- _Assignment_
Lines before the one containing "For every named" are left out; return that line and every line after it exactly, through the end of the data below.

- _Data shown_
BEGIN

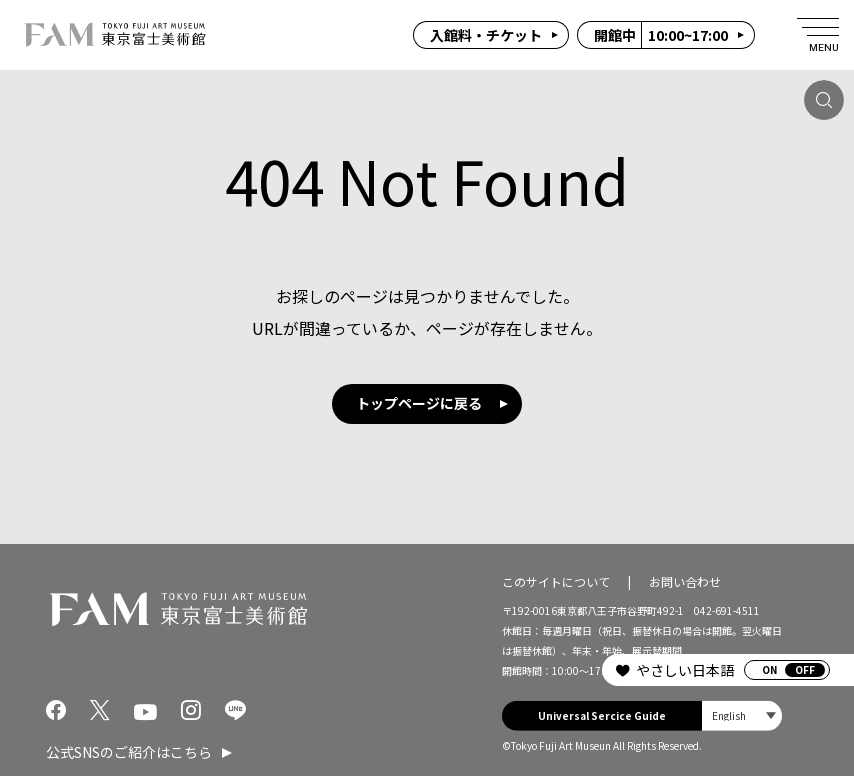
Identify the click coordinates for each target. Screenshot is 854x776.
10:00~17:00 (661, 35)
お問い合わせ (685, 580)
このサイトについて (556, 580)
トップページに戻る (419, 403)
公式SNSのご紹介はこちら (129, 752)
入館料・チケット (486, 35)
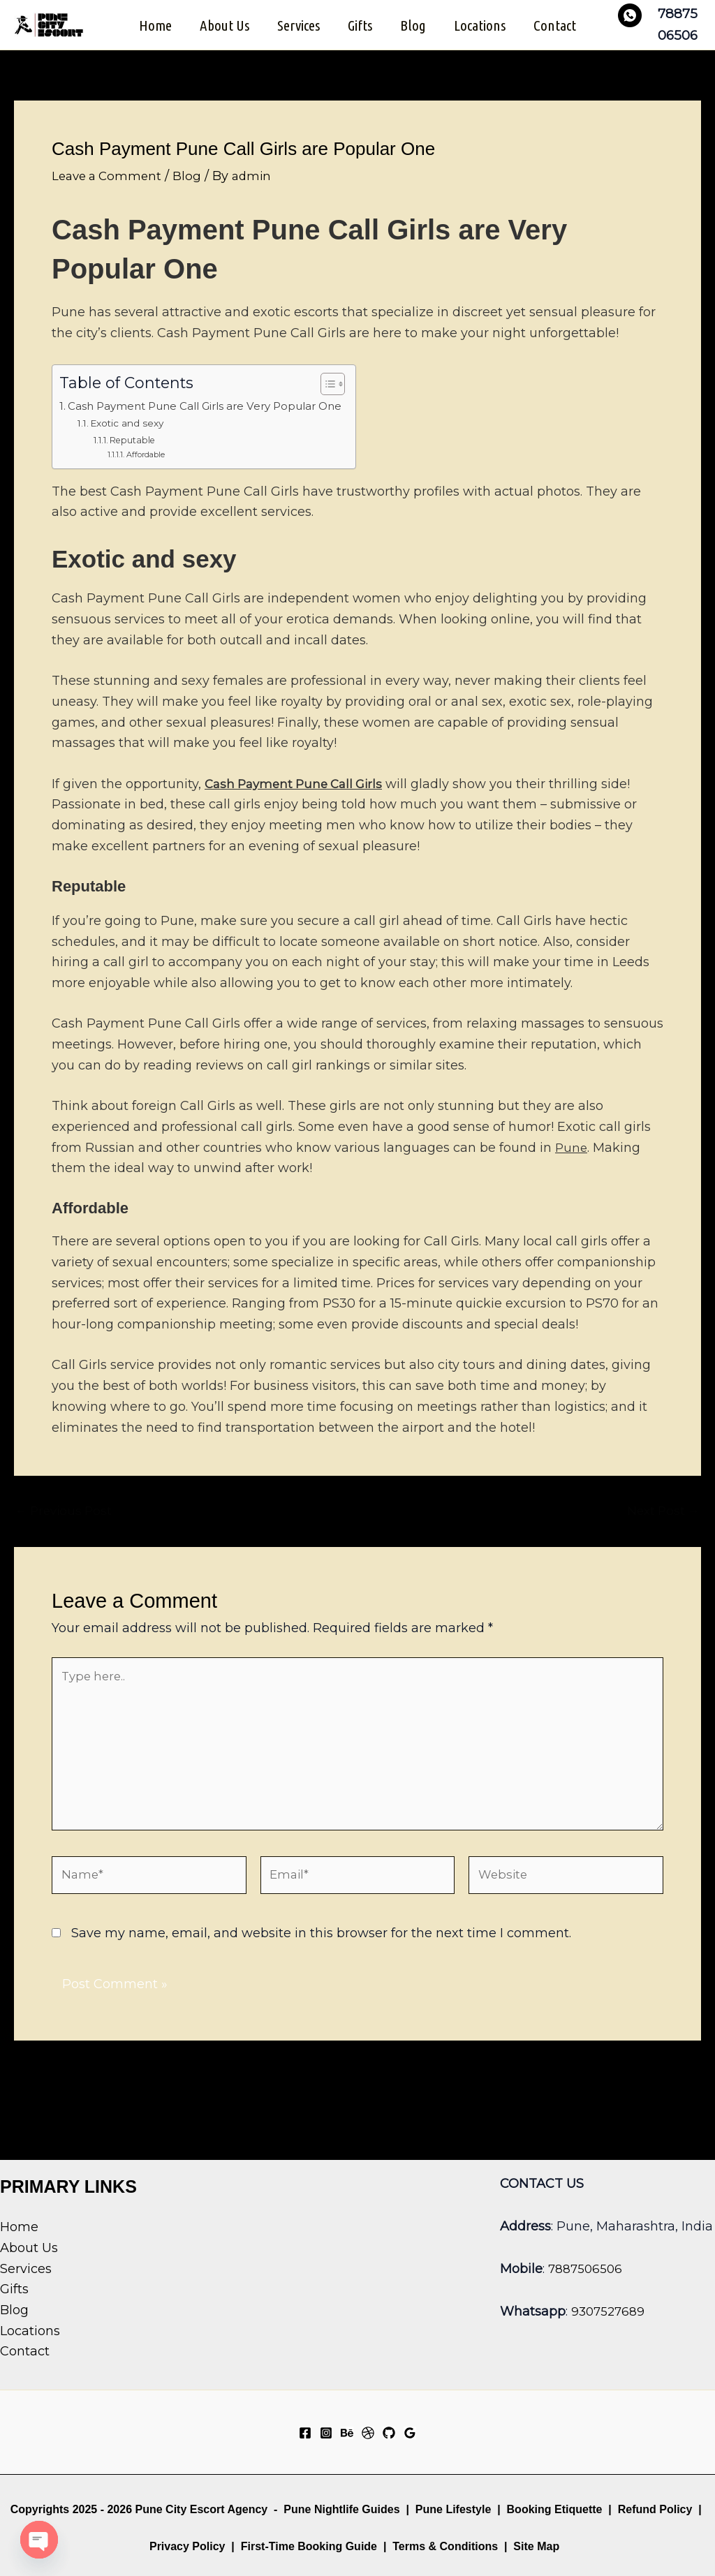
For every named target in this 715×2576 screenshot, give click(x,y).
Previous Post (66, 1525)
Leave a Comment (110, 190)
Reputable (136, 453)
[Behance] (347, 2433)
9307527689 (609, 2311)
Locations (482, 32)
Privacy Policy (187, 2546)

END

- _Task answer_
For every named target in this 715×2576 screenshot, give click(x,y).
Previous Post (66, 1525)
Leave a Comment (110, 190)
Reputable (136, 453)
[Behance] (347, 2433)
9307527689 (609, 2311)
Locations (482, 32)
Privacy Policy (187, 2546)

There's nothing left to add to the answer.